CELTIC showed in this match that they have an attack to strike fear into the heart of any opposition, and a defence to strike fear into the hearts of their supporters.

Ok, they won’t be coming up against a striker with the pace and power of West Ham’s Michail Antonio every week, but even still, the ease at which the English Premier League side cut open the Celtic backline during this friendly was alarming.

It was thought there may be something of a dilemma for Celtic manager Ange Postecoglou going into this game, sandwiched as it was between the first and second legs of his side’s Champions League qualifying tie against FC Midtjylland.

He had to balance the risk of injury to players who would start on Wednesday night in Denmark - particularly in defence, where John Kennedy is next in line to pull the boots on – and using the match to fine tune his preferred starting XI for that game.

In the end, the Celtic manager went all in on the second option, with only red card sinner Nir Bitton dropping out of the team from Tuesday night at Celtic Park, and his replacement Dane Murray coming in from the start.

The youngster had an afternoon to forget, as did his only slightly older partner Stephen Welsh, while both Anthony Ralston and Greg Taylor didn’t exactly cover themselves in glory either.

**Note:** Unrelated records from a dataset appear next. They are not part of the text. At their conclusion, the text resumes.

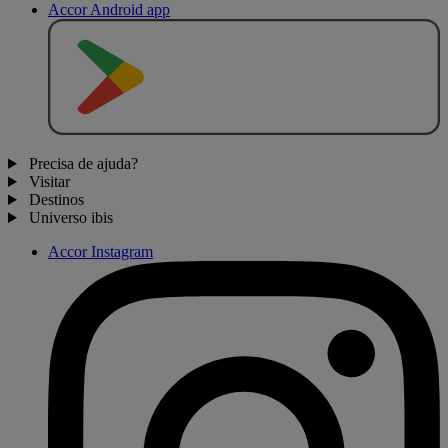
Accor Android app
D
I
S
P
O
N
Í
V
E
L
N
O
Precisa de ajuda?
Visitar
Destinos
Universo ibis
Accor Instagram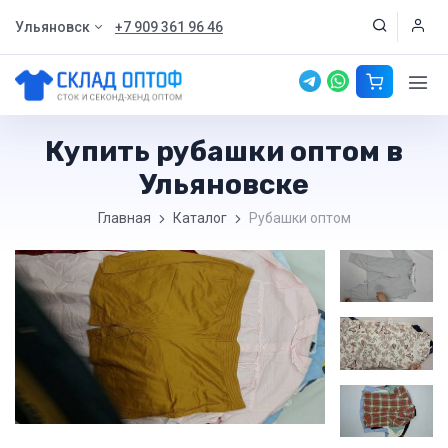
Ульяновск
+7 909 361 96 46
Купить рубашки оптом в
Ульяновске
Главная
Каталог
Рубашки оптом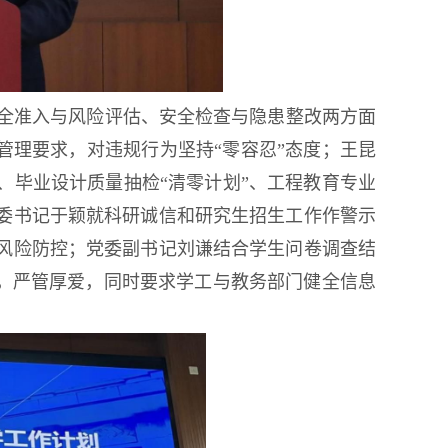
全准入与风险评估、安全检查与隐患整改两方面
管理要求，对违规行为坚持“零容忍”态度；王昆
、毕业设计质量抽检“清零计划”、工程教育专业
委书记于颖就科研诚信和研究生招生工作作警示
风险防控；党委副书记刘谦结合学生问卷调查结
”，严管厚爱，同时要求学工与教务部门健全信息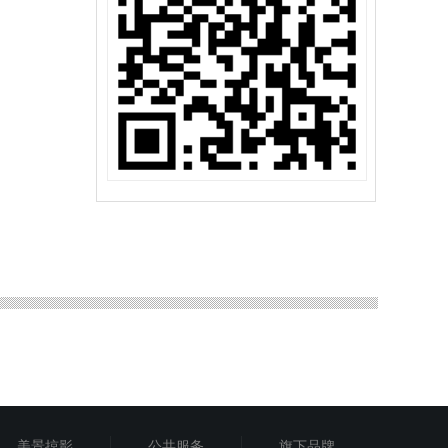
山作物
吉祥煮局
美景掠影
公共服务
旗下品牌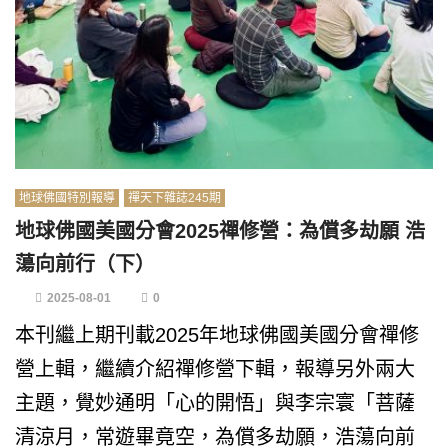
地球佛國特別報導
禪天下雜誌245期
地球佛國美國分會2025禪修營：為償多劫願 浩
蕩向前行（下）
2025-08-01
0
本刊繼上期刊載2025年地球佛國美國分會禪修
營上輯，繼續介紹禪修營下輯，報導另外兩大
主題，覺妙通明「心的開悟」與李宗寰「菩薩
清涼月，常遊畢竟空，為償多劫願，浩蕩向前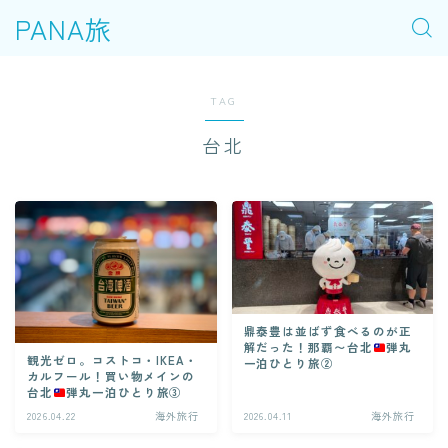
PANA旅
TAG
台北
鼎泰豊は並ばず食べるのが正
解だった！那覇〜台北
弾丸
観光ゼロ。コストコ・IKEA・
一泊ひとり旅②
カルフール！買い物メインの
台北
弾丸一泊ひとり旅③
2026.04.22
海外旅行
2026.04.11
海外旅行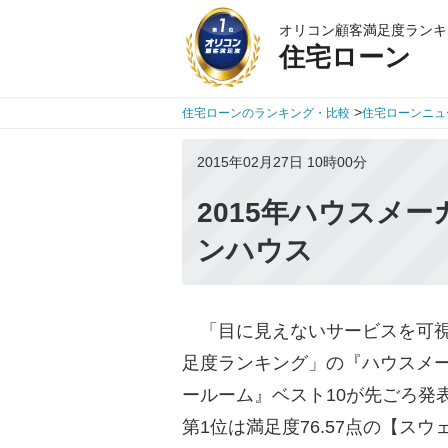
オリコン顧客満足度ランキ
住宅ローン
>
住宅ローンのランキング・比較
住宅ローンニュ
2015年02月27日 10時00分
2015年ハウスメ
ンハウス
「目に見えないサービスを可視
足度ランキング」の『ハウスメー
ールーム』ベスト10が先ごろ発
第1位は満足度76.57点の【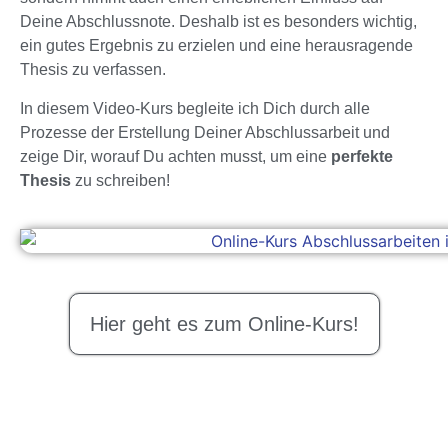
Deine Abschlussnote. Deshalb ist es besonders wichtig,
ein gutes Ergebnis zu erzielen und eine herausragende
Thesis zu verfassen.
In diesem Video-Kurs begleite ich Dich durch alle
Prozesse der Erstellung Deiner Abschlussarbeit und
zeige Dir, worauf Du achten musst, um eine
perfekte
Thesis
zu schreiben!
Hier geht es zum Online-Kurs!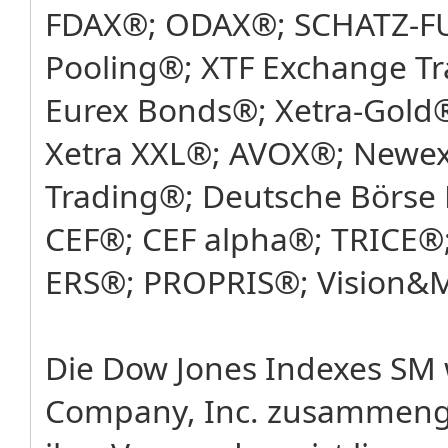
FDAX®; ODAX®; SCHATZ-FU
Pooling®; XTF Exchange T
Eurex Bonds®; Xetra-Gold®
Xetra XXL®; AVOX®; Newex
Trading®; Deutsche Börse 
CEF®; CEF alpha®; TRICE®;
ERS®; PROPRIS®; Vision&
Die Dow Jones Indexes SM
Company, Inc. zusammenges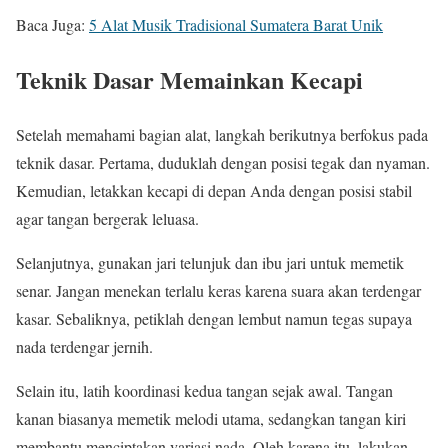
Baca Juga:
5 Alat Musik Tradisional Sumatera Barat Unik
Teknik Dasar Memainkan Kecapi
Setelah memahami bagian alat, langkah berikutnya berfokus pada
teknik dasar. Pertama, duduklah dengan posisi tegak dan nyaman.
Kemudian, letakkan kecapi di depan Anda dengan posisi stabil
agar tangan bergerak leluasa.
Selanjutnya, gunakan jari telunjuk dan ibu jari untuk memetik
senar. Jangan menekan terlalu keras karena suara akan terdengar
kasar. Sebaliknya, petiklah dengan lembut namun tegas supaya
nada terdengar jernih.
Selain itu, latih koordinasi kedua tangan sejak awal. Tangan
kanan biasanya memetik melodi utama, sedangkan tangan kiri
membantu menciptakan variasi nada. Oleh karena itu, lakukan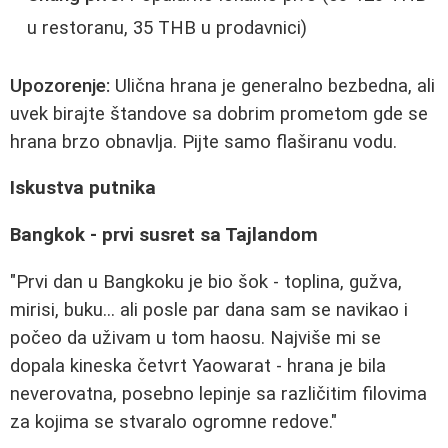
u restoranu, 35 THB u prodavnici)
Upozorenje:
Ulična hrana je generalno bezbedna, ali
uvek birajte štandove sa dobrim prometom gde se
hrana brzo obnavlja. Pijte samo flaširanu vodu.
Iskustva putnika
Bangkok - prvi susret sa Tajlandom
"Prvi dan u Bangkoku je bio šok - toplina, gužva,
mirisi, buku... ali posle par dana sam se navikao i
počeo da uživam u tom haosu. Najviše mi se
dopala kineska četvrt Yaowarat - hrana je bila
neverovatna, posebno lepinje sa različitim filovima
za kojima se stvaralo ogromne redove."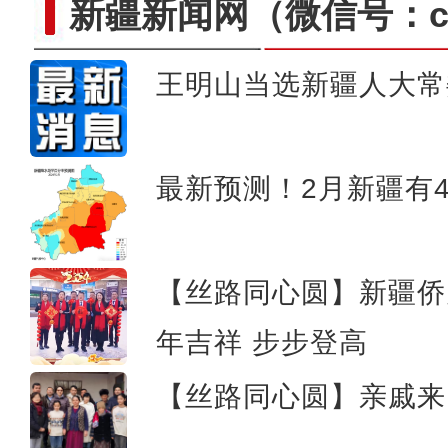
新疆新闻网
（微信号：cn
王明山当选新疆人大常
【新春纪事】上春晚、挂灯
最新预测！2月新疆有
【丝路同心圆】新疆侨
年吉祥 步步登高
【丝路同心圆】亲戚来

There will be no option for Postecoglou but to go with the same back four on Wednesday night in Herning, but the arrival of Carl Starfelt – plus one or two others – can’t come soon enough.

Where he may have a choice is in goal, with Vasilis Barkas having another strange old afternoon. During the 45 minutes he was on the park, the Greek made two really good one-on-one saves from Antonio and Jared Bowen, giving a glimpse that there might just be a capable keeper somewhere in there after all.

He could do nothing about West Ham’s first goal, which had come after a beautiful bending strike from Callum McGregor had given Celtic an early lead. Young Murray gave the ball away deep in Celtic territory, it was quickly fed into Antonio, and he rounded the keeper to tap home.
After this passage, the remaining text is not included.